I have the general idea for the following project for a long time but I am still hesitating on the shape this project should take.
This project is more oriented towards physicists, engineers, data scientists. But who knows? Maybe other people could find an interest in it.
Do you know about Jupyter notebooks? If you are among the group of people mentioned above, you most likely do. Jupyter notebooks allow you to combine text with markup, LaTeX, and Python code, and display the results with interactive widgets, all in a single notebook that presents your calculations and thought process in a narrative way.
Jupyter notebooks are extremely useful for taking notes while performing computations and tests. They provide the ability to visually illustrate your coding work and explain the results more effectively.
When working alone on certain problems, Jupyter notebooks can be practical. However, when you need to discuss specific issues with colleagues or teammates, sending a copy of your notebook can result in asynchronous communication with annotated copies of the notebook, leading to confusion with version control. Real-time collaborative editing can also be chaotic.
To address these issues, my idea is to introduce a chat feature that allows users to not only communicate via text, but also through Jupyter cells that include markup text, LaTeX, and Python code, as well as associated outputs with widgets.
All of the necessary components for this feature already exist, the main challenge is integrating them properly and creating a user-friendly interface. The backend consists of a simple web server that serves the frontend, which is made up of two parts: the chat page, designed in the structure of a Jupyter notebook, and an iframe containing a version of Jupyterlite.
On the server-side, there is also a server that receives messages from the Jupyterlite client through a simple POST command, and broadcasts the message to the appropriate chat page that is “listening” through server-side events. The Jupyterlite client is modified to allow users to send the selected cell to the server.
The main technical difficulty lies in synchronizing the chat page and the Jupyterlite client, both for authentication and navigation purposes. This will require careful attention to ensure seamless integration and user experience.

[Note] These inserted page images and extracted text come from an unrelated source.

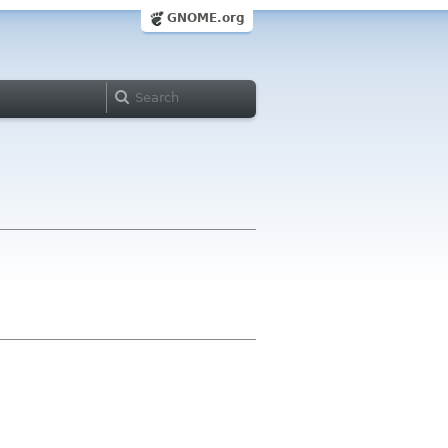
GNOME.org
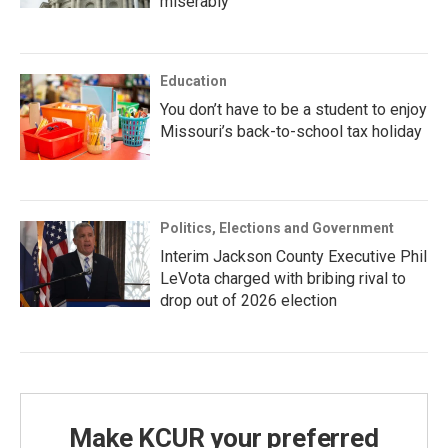
miserably
Education
You don’t have to be a student to enjoy
Missouri’s back-to-school tax holiday
Politics, Elections and Government
Interim Jackson County Executive Phil
LeVota charged with bribing rival to
drop out of 2026 election
Make KCUR your preferred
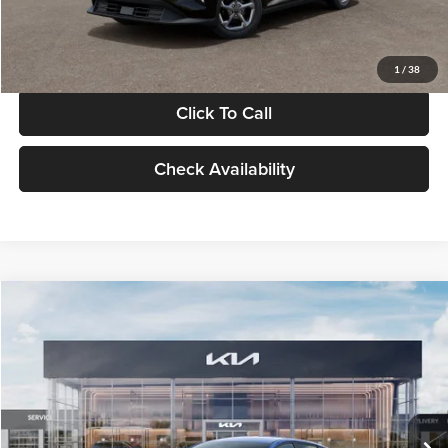
Glassman Price
$24,939
1
/
38
Click To Call
Check Availability
Compare Vehicle
$24,939
2026
Kia K4
LXS
GLASSMAN PRICE
Glassman Kia
VIN:
3KPFT4DE0TE398272
Stock:
TE398272
Model:
2AC3224
Less
Ext.
Int.
In Stock
MSRP
$24,635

Developing this tool would require a significant amount of effort, and it is important to determine its potential usefulness and target users. To identify potential use cases and gauge interest, it may be helpful to seek out individuals who would benefit from this tool and gather their feedback.
Some potential users may include teams working collaboratively on coding projects or researchers working on data analysis. The tool could be particularly useful in cases where real-time collaboration and communication are necessary, such as remote team meetings or discussions with geographically dispersed colleagues.
To gather feedback and determine potential use cases, reaching out to relevant communities or individuals through forums, social media, or targeted surveys could be helpful. Additionally, seeking out early adopters to test and provide feedback on the tool could provide valuable insights for further development.